### EXERCISE GOAL
Report every line of the records that contains the word "bufio".

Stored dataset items
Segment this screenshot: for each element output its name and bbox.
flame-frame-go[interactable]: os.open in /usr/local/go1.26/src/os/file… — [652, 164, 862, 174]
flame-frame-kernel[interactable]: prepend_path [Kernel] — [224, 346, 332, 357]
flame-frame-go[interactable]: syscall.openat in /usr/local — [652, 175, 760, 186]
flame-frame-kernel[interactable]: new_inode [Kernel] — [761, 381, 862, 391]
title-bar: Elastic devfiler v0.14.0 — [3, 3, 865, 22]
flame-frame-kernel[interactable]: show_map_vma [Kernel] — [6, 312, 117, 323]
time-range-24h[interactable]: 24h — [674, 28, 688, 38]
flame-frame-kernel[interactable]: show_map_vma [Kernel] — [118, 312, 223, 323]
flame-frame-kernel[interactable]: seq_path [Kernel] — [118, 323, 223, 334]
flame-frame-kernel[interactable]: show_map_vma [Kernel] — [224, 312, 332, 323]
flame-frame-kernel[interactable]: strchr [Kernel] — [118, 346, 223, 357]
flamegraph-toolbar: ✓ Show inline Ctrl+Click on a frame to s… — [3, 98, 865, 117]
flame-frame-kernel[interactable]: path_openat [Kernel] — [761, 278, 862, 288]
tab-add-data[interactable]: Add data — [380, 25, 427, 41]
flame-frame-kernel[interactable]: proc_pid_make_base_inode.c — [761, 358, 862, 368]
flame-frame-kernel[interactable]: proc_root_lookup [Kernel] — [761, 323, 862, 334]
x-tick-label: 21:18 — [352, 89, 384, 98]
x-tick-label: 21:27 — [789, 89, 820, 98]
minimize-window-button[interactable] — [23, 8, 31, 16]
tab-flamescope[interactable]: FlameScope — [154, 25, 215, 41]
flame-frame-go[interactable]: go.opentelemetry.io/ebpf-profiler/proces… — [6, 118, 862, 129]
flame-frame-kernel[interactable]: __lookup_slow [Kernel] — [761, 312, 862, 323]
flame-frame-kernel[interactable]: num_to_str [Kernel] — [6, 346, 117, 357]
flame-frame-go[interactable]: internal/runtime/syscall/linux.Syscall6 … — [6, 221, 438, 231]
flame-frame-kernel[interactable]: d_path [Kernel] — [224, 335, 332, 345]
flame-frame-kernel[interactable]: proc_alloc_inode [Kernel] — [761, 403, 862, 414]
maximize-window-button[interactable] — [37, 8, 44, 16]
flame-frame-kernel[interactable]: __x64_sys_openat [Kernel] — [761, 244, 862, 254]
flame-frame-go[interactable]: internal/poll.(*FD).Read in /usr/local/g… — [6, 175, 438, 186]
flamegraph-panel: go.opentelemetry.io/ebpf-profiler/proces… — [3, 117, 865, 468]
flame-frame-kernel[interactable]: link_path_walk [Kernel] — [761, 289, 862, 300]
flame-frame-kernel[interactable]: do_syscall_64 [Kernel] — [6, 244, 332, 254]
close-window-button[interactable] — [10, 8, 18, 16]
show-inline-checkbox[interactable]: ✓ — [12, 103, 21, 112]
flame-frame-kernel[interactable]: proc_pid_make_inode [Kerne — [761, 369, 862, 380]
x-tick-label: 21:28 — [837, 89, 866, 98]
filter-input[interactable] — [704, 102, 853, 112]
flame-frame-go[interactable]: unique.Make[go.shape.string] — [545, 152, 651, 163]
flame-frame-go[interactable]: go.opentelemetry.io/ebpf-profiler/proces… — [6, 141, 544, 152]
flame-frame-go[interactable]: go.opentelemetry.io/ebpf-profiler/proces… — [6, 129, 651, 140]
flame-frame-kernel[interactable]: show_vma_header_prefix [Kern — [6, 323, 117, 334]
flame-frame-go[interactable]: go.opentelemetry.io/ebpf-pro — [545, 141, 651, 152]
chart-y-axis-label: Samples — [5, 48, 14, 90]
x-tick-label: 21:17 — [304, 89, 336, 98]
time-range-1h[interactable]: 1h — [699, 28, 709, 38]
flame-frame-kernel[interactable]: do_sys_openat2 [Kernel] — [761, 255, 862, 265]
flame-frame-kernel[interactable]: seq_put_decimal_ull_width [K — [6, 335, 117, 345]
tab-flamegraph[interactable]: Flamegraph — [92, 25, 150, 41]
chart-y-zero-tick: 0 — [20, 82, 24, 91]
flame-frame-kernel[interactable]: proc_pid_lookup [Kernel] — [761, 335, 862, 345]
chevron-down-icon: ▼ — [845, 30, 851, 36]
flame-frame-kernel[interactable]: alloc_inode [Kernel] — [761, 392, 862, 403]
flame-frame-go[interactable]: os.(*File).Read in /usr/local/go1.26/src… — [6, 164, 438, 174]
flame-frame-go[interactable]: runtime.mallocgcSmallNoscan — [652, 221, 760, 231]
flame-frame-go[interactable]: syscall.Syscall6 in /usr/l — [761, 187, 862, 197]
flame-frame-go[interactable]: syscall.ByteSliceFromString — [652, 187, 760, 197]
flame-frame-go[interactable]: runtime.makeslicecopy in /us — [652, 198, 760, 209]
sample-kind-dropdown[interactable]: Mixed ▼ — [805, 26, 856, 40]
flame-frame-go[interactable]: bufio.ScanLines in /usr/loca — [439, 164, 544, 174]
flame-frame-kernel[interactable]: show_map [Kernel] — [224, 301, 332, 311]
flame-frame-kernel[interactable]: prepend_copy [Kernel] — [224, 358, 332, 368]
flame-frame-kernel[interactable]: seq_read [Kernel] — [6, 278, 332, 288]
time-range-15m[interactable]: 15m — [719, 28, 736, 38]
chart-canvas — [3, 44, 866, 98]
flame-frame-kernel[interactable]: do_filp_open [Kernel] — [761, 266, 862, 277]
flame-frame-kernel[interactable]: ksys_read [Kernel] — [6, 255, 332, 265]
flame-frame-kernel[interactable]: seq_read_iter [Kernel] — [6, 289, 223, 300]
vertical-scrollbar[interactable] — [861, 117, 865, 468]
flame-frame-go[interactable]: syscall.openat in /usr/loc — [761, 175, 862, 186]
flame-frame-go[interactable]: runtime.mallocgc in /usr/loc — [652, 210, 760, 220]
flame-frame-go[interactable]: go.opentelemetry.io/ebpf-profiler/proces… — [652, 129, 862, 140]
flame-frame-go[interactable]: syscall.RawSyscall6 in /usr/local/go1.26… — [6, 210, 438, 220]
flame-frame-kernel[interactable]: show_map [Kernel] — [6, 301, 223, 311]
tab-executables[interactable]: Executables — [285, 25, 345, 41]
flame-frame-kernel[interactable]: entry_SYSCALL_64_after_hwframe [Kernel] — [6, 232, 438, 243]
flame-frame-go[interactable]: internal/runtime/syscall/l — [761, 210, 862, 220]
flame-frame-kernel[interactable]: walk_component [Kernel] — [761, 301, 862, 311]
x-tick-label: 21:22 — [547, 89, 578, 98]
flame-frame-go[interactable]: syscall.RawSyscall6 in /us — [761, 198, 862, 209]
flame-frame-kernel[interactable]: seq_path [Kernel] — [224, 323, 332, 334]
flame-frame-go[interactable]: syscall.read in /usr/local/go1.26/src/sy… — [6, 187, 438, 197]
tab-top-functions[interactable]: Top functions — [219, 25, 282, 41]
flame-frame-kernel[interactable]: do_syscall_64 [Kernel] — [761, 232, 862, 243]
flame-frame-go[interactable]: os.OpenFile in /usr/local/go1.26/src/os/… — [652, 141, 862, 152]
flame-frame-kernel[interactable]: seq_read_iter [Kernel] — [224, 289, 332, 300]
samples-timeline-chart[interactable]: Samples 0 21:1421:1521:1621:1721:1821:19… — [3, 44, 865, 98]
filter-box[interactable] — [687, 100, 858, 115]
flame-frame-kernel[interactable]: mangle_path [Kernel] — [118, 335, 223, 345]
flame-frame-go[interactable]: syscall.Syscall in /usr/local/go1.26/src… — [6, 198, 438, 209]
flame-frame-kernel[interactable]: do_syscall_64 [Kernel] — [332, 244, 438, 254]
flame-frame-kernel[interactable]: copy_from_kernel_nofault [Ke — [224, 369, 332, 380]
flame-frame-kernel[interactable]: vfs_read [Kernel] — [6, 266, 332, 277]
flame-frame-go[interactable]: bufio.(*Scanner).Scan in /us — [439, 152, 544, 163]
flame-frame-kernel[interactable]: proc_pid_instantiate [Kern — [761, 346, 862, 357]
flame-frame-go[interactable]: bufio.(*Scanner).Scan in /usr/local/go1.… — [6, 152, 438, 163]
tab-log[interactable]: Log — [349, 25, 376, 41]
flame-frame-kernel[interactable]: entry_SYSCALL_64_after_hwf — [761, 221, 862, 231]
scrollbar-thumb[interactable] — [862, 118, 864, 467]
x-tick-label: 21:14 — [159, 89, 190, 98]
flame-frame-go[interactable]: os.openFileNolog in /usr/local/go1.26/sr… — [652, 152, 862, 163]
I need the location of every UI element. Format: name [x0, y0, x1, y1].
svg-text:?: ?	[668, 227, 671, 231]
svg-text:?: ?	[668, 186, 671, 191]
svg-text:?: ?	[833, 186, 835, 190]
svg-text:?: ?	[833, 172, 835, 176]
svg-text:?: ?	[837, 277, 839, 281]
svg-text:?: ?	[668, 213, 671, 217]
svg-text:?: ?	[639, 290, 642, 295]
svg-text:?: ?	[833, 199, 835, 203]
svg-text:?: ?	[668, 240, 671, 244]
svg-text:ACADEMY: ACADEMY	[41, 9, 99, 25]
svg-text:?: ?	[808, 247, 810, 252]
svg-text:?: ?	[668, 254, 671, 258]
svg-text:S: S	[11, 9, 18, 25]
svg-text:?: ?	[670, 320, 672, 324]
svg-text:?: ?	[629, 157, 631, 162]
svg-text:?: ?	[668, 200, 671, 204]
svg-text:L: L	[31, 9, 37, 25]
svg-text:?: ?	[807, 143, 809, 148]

### TASK ANSWER
flame-frame-go[interactable]: bufio.ScanLines in /usr/loca — [439, 164, 544, 174]
flame-frame-go[interactable]: bufio.(*Scanner).Scan in /us — [439, 152, 544, 163]
flame-frame-go[interactable]: bufio.(*Scanner).Scan in /usr/local/go1.… — [6, 152, 438, 163]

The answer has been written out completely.